A defrost system for a heat pump, comprising: a control means (101) for controlling the adjusting means (3) so as to be smaller than the refrigerant reduction rate of d). 2. A high-pressure gas refrigerant (Rh) delivered from a compressor (Cmp) is condensed to be heated (Za, Zb, Z).
c) a plurality of condensers (Cd) which radiate heat, and a condensed refrigerant (Rw) delivered from the condensers (Cd)
(Ev) that evaporates and absorbs heat, and a high-pressure gas refrigerant (R) sent from the compressor (Cmp).
h) as a heat medium for defrosting, a defrosting means (1) for defrosting the frosted evaporator (Ev) is provided, and a high-pressure gas refrigerant (Rh) for the defrosting means (1) is provided. ) Is stopped to supply the high-pressure gas refrigerant (Rh) from the compressor (Cmp) to the condenser (Cd) side and the supply amount of the high-pressure gas refrigerant to the condenser (Cd) side. A heat pump provided with a switching means (2) for switching a refrigerant path to a defrosting operation state in which the high pressure gas refrigerant (Rh) from the compressor (Cmp) is diverted and supplied to the defrosting means (1) in a reduced manner.

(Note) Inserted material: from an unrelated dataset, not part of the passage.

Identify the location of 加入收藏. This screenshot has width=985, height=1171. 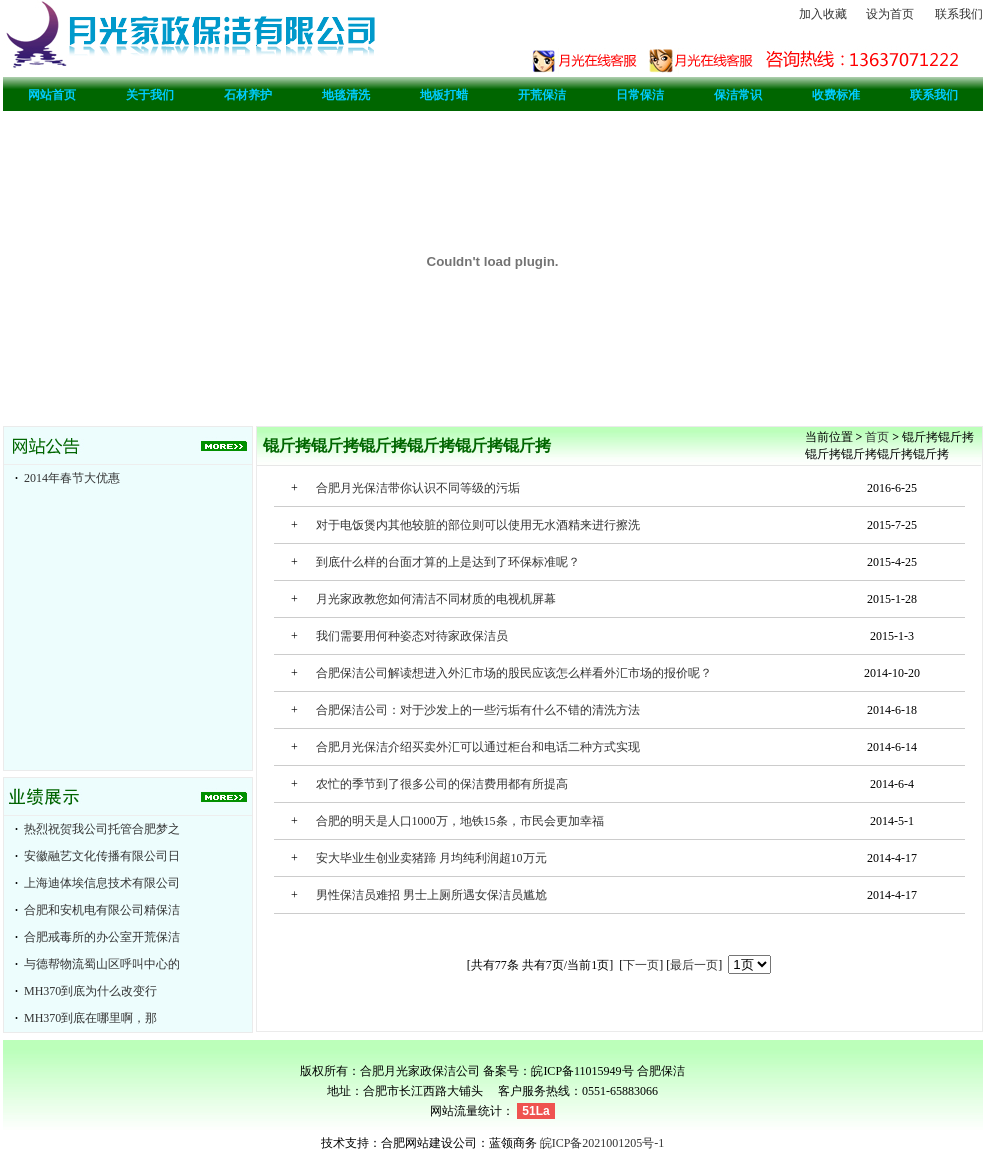 (823, 14).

The defrosting system according to the above, wherein when the high pressure gas refrigerant on the condenser (Cd) side is reduced by switching from the normal operation state to the defrosting operation state, the ratio of the refrigerant reduction rate of each of the condensers (Cd) is adjusted. Means (3), in said defrosting operation state, Control means (101) for controlling the adjusting means (3) so that the ratio of the refrigerant reduction rates of the condensers (Cd) becomes a set ratio; and changing means (4) for changing the set ratio in response to an artificial command. )
And a defrosting system for a heat pump. 3. A high-pressure gas refrigerant (Rh) delivered from a compressor (Cmp) is condensed to be heated (Za, Zb, Z).
c) a plurality of condensers (Cd) which radiate heat, and a condensed refrigerant (Rw) delivered from the condensers (Cd)
(Ev) that evaporates and absorbs heat, and a high-pressure gas refrigerant (R) sent from the compressor (Cmp).
h) as a heat medium for defrosting, a defrosting means (1) for defrosting the frosted evaporator (Ev) is provided, and a high-pressure gas refrigerant (Rh) for the defrosting means (1) is provided. ) Is stopped to supply the high-pressure gas refrigerant (Rh) from the compressor (Cmp) to the condenser (Cd) side and the supply amount of the high-pressure gas refrigerant to the condenser (Cd) side. A heat pump provided with a switching means (2) for switching a refrigerant path to a defrosting operation state in which the high pressure gas refrigerant (Rh) from the compressor (Cmp) is diverted and supplied to the defrosting means (1) in a reduced manner. In the defrosting system according to the above, when the high pressure gas refrigerant on the condenser (Cd) side is reduced by switching from the normal operation state to the defrosting operation state, the ratio of the refrigerant reduction rate of each of the condensers (Cd) is always set to a predetermined value. A heat pump provided with a defining means (5) for defining a constant ratio Flop defrosting system.